Smart Comment
This, about my earlier Iraq post, from a very well informed reader
The conflict described in the Times is a much more of a civil war and therefore the mission to stop it is much more about peacekeeping (or actually peacemaking) and the Congo Crisis would be a good historic model.
There is of course a Sunni-lead insurgency going on at the same time in Iraq.
The point is that a simple COIN model applied to Iraq fails to describe what is actually happening. This is nothing like the Malayan Emergency (the classic COIN example) where you have a distinct group of insurgents trying to overthrow the established order. Iraq is far a more complicated and dangerous situation. In Baghdad you have at least two factions fighting it out for control of the capital in the post-US era which is bound to happen sooner rather than later.
War is actually a pretty good way to settle things. The Civil War in the States certainly put the slavery question to bed for good. Sometimes the best approach is just to let the two sides fight until either one side gains victory or until the two sides are exhausted and agree to compromise.
I agree with almost all of it and wrote a column about it last week.
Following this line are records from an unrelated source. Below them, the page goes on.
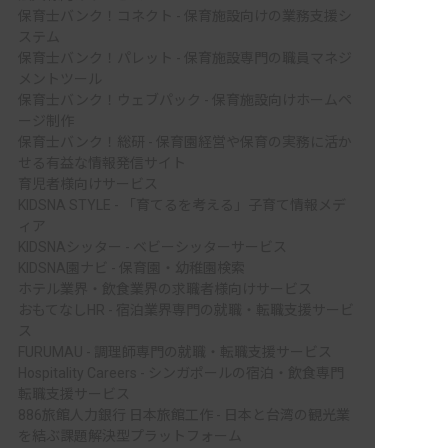
保育士バンク！コネクト - 保育施設向けの業務支援シ
ステム
保育士バンク！パレット - 保育施設専門の職員マネジ
メントツール
保育士バンク！ウェブパック - 保育施設向けホームペ
ージ制作
保育士バンク！総研 - 保育園経営や保育の実務に活か
せる有益な情報発信サイト
育児者様向けサービス
KIDSNA STYLE - 「育てるを考える」子育て情報メデ
ィア
KIDSNAシッター - ベビーシッターサービス
KIDSNA園ナビ - 保育園・幼稚園検索
ホテル業界・飲食業界の求職者様向けサービス
おもてなしHR - 宿泊業界専門の就職・転職支援サービ
ス
FURUMAU - 調理師専門の就職・転職支援サービス
Hospitality Careers - シンガポールの宿泊・飲食専門
転職支援サービス
886旅館人力銀行 日本旅館工作 - 日本と台湾の観光業
を結ぶ課題解決型プラットフォーム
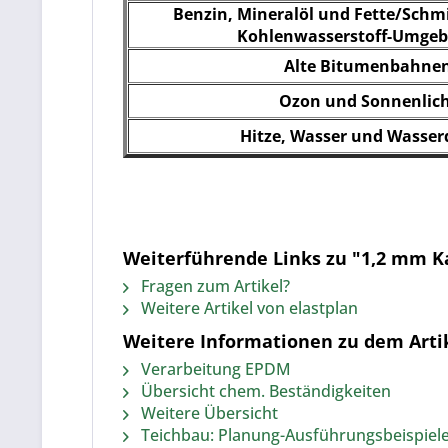
Benzin, Mineralöl und Fette/Schmi
Kohlenwasserstoff-Umge
Alte Bitumenbahne
Ozon und Sonnenlic
Hitze, Wasser und Wasse
Weiterführende Links zu "1,2 mm Kau
Fragen zum Artikel?
Weitere Artikel von elastplan
Weitere Informationen zu dem Artik
Verarbeitung EPDM
Übersicht chem. Beständigkeiten
Weitere Übersicht
Teichbau: Planung-Ausführungsbeispiele z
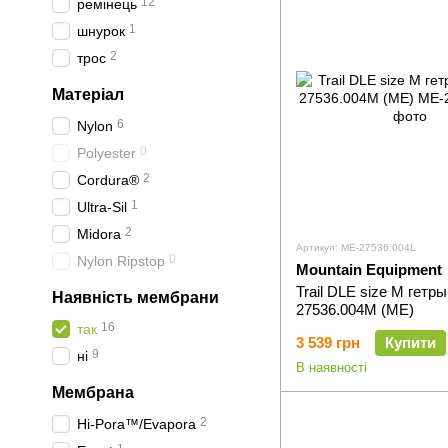
12
ремінець
1
шнурок
2
трос
Матеріал
6
Nylon
0
Polyester
2
Cordura®
1
Ultra-Sil
2
Midora
Артикул: ME-27536.004L
0
Nylon Ripstop
Mountain Equipment
Trail DLE size M гет
Наявність мембрани
27536.004M (ME)
16
так
3 539 грн
Купити
9
ні
В наявності
Мембрана
2
Hi-Pora™/Evapora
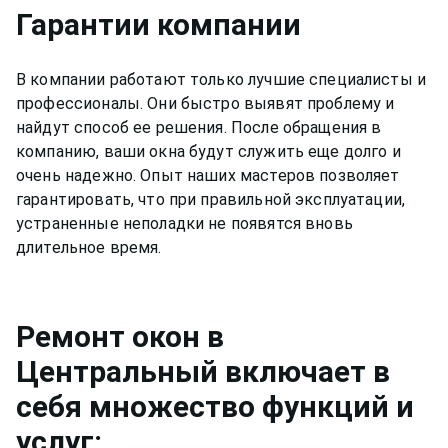
Гарантии компании
В компании работают только лучшие специалисты и
профессионалы. Они быстро выявят проблему и
найдут способ ее решения. После обращения в
компанию, ваши окна будут служить еще долго и
очень надежно. Опыт наших мастеров позволяет
гарантировать, что при правильной эксплуатации,
устраненные неполадки не появятся вновь
длительное время.
Ремонт
окон
в
Центральный
включает в
себя множество функций и
услуг:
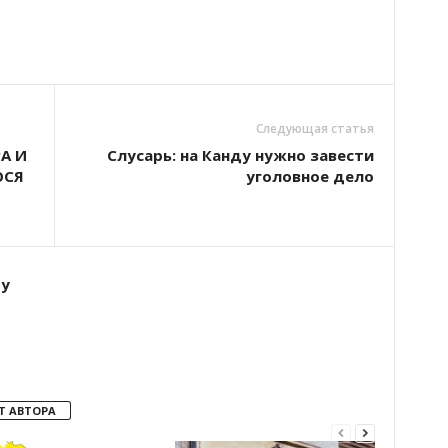
Следующая статья
А И
Слусарь: на Канду нужно завести
ОСЯ
уголовное дело
ту
Т АВТОРА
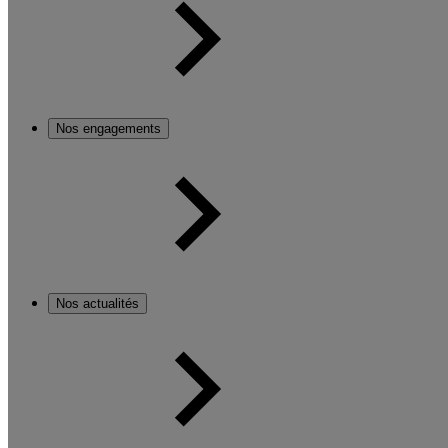
Nos engagements
Nos actualités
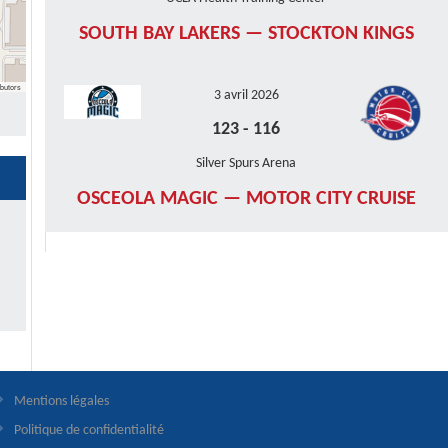
SOUTH BAY LAKERS — STOCKTON KINGS
butors
3 avril 2026
123
-
116
Silver Spurs Arena
OSCEOLA MAGIC — MOTOR CITY CRUISE
Mentions légales
Politique de confidentialité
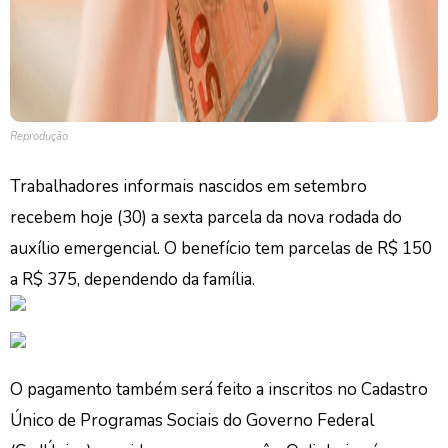
Reprodução
Trabalhadores informais nascidos em setembro
recebem hoje (30) a sexta parcela da nova rodada do
auxílio emergencial. O benefício tem parcelas de R$ 150
a R$ 375, dependendo da família.
O pagamento também será feito a inscritos no Cadastro
Único de Programas Sociais do Governo Federal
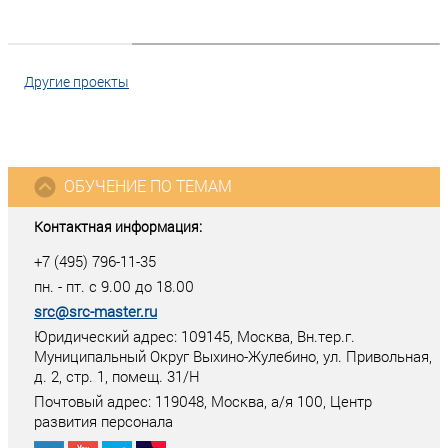
Другие проекты
ОБУЧЕНИЕ ПО ТЕМАМ
Контактная информация:
+7 (495) 796-11-35
пн. - пт. с 9.00 до 18.00
src@src-master.ru
Юридический адрес: 109145, Москва, Вн.тер.г.
Муниципальный Округ Выхино-Жулебино, ул. Привольная,
д. 2, стр. 1, помещ. 31/Н
Почтовый адрес:
119048
,
Москва
, а/я
100
, Центр
развития персонала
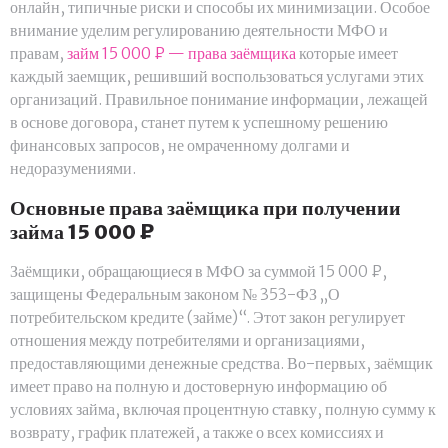
онлайн, типичные риски и способы их минимизации. Особое
внимание уделим регулированию деятельности МФО и
правам,
займ 15 000 ₽ — права заёмщика
которые имеет
каждый заемщик, решивший воспользоваться услугами этих
организаций. Правильное понимание информации, лежащей
в основе договора, станет путем к успешному решению
финансовых запросов, не омраченному долгами и
недоразумениями.
Основные права заёмщика при получении
займа 15 000 ₽
Заёмщики, обращающиеся в МФО за суммой 15 000 ₽,
защищены Федеральным законом № 353-ФЗ „О
потребительском кредите (займе)“. Этот закон регулирует
отношения между потребителями и организациями,
предоставляющими денежные средства. Во-первых, заёмщик
имеет право на полную и достоверную информацию об
условиях займа, включая процентную ставку, полную сумму к
возврату, график платежей, а также о всех комиссиях и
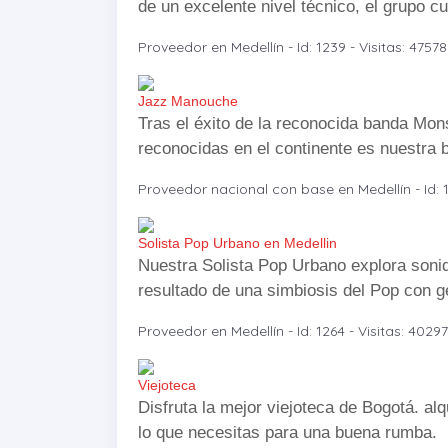
de un excelente nivel técnico, el grupo c
Proveedor en Medellín - Id: 1239 - Visitas: 47578
Jazz Manouche
Tras el éxito de la reconocida banda Mon
reconocidas en el continente es nuestra 
Proveedor nacional con base en Medellín - Id: 1
Solista Pop Urbano en Medellin
Nuestra Solista Pop Urbano explora soni
resultado de una simbiosis del Pop con 
Proveedor en Medellín - Id: 1264 - Visitas: 40297
Viejoteca
Disfruta la mejor viejoteca de Bogotá. al
lo que necesitas para una buena rumba.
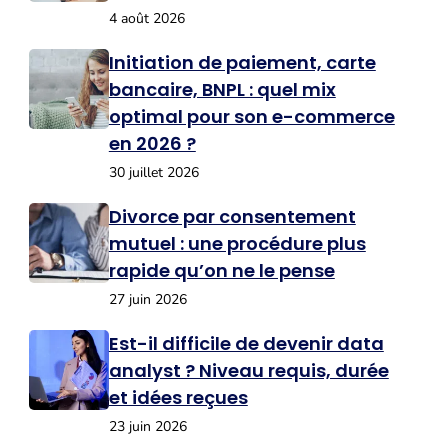
4 août 2026
Initiation de paiement, carte
bancaire, BNPL : quel mix
optimal pour son e-commerce
en 2026 ?
30 juillet 2026
Divorce par consentement
mutuel : une procédure plus
rapide qu’on ne le pense
27 juin 2026
Est-il difficile de devenir data
analyst ? Niveau requis, durée
et idées reçues
23 juin 2026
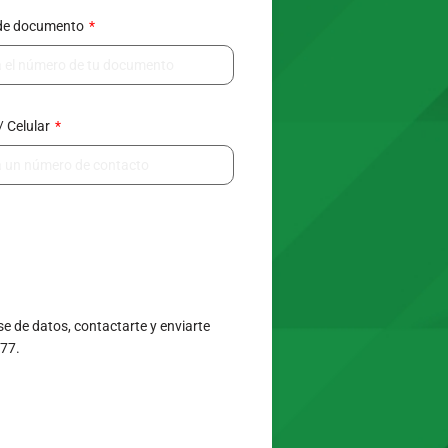
de documento
/ Celular
e de datos, contactarte y enviarte
377.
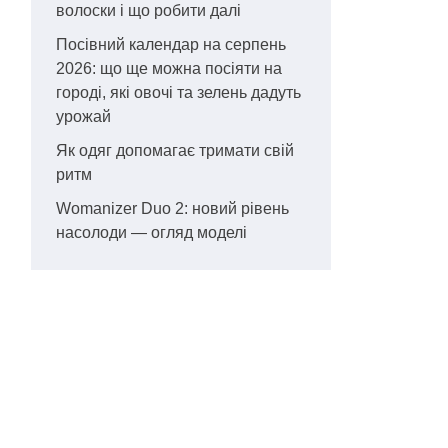
волоски і що робити далі
Посівний календар на серпень
2026: що ще можна посіяти на
городі, які овочі та зелень дадуть
урожай
Як одяг допомагає тримати свій
ритм
Womanizer Duo 2: новий рівень
насолоди — огляд моделі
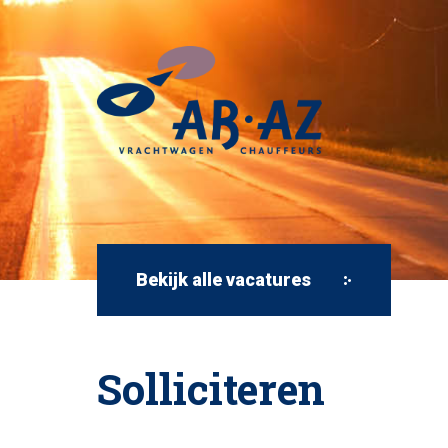
Bekijk alle vacatures
Solliciteren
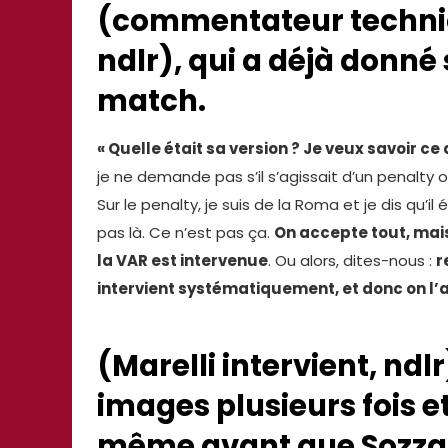
(commentateur technic
ndlr), qui a déjà donné
match.
« Quelle était sa version ? Je veux savoir c
je ne demande pas s’il s’agissait d’un penalty
Sur le penalty, je suis de la Roma et je dis qu’il é
pas là. Ce n’est pas ça.
On accepte tout, mais
la VAR est intervenue
. Ou alors, dites-nous :
r
intervient systématiquement, et donc on l
(Marelli intervient, ndl
images plusieurs fois et
même avant que Sozza n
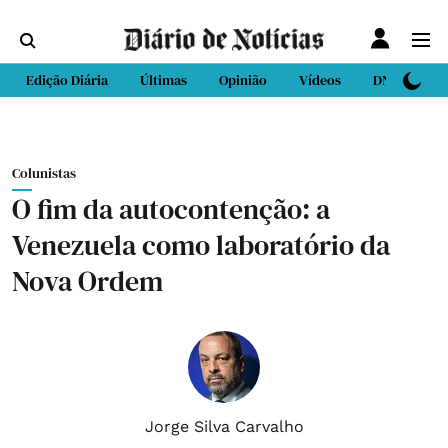
Edição Diária
Últimas
Opinião
Vídeos
DN Sport
Colunistas
O fim da autocontenção: a
Venezuela como laboratório da
Nova Ordem
Jorge Silva Carvalho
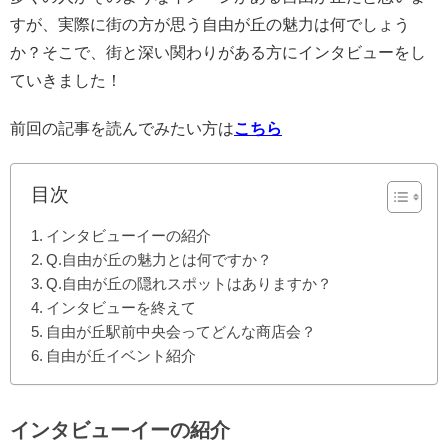
すが、実際に街の
方が思う自由が丘の魅力は何でしょう
か？
そこで、街と深い関わりがある方にインタビューをし
ていきました！
前回の記事を読んでみたい方は
こちら
目次
インタビューイーの紹介
Q.自由が丘の魅力とは何ですか？
Q.自由が丘の隠れスポットはありますか？
インタビューを終えて
自由が丘駅前中央会ってどんな商店会？
自由が丘イベント紹介
インタビューイーの紹介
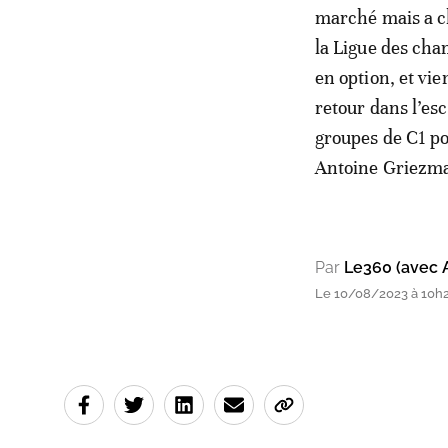
marché mais a ch
la Ligue des cha
en option, et vi
retour dans l’es
groupes de C1 po
Antoine Griezm
Par
Le360 (avec 
Le 10/08/2023 à 10h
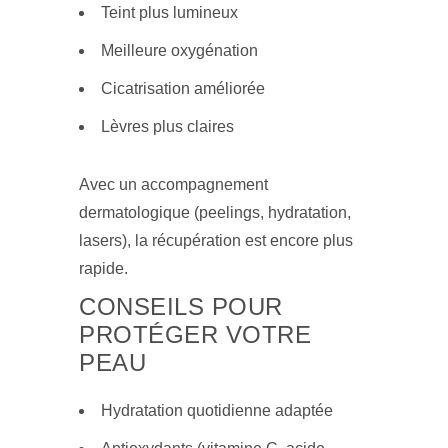
Teint plus lumineux
Meilleure oxygénation
Cicatrisation améliorée
Lèvres plus claires
Avec un accompagnement
dermatologique (peelings, hydratation,
lasers), la récupération est encore plus
rapide.
CONSEILS POUR
PROTÉGER VOTRE
PEAU
Hydratation quotidienne adaptée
A quibble, though: I'm tempted to agree with the "let 'em fight it out" point in the last paragraph--I suspect that's what Plan C will turn out to be--but we have to be aware of the probable consequences: a massacre of Sunnis by the dominant Shi'ites, and the possible armed intervention threatened by the Saudis.
As for the civil war putting the slavery issue to rest, I'd recommend that the reader try Redemption, an excellent book by Nicholas Lemann about the so-called "Reconstruction" period, when white Southern terrorists restored the anti-bellum racial balance of power through the use of violence.
As for Iraq, I know that the chances of success here are improbable, to say the least, but I'm hoping against hope that COIN tactics will calm things down, at least temporarily, and a regional diplomatic/security solution can be implemented. But, of course, that would require different Presidents of the United States and Iraq.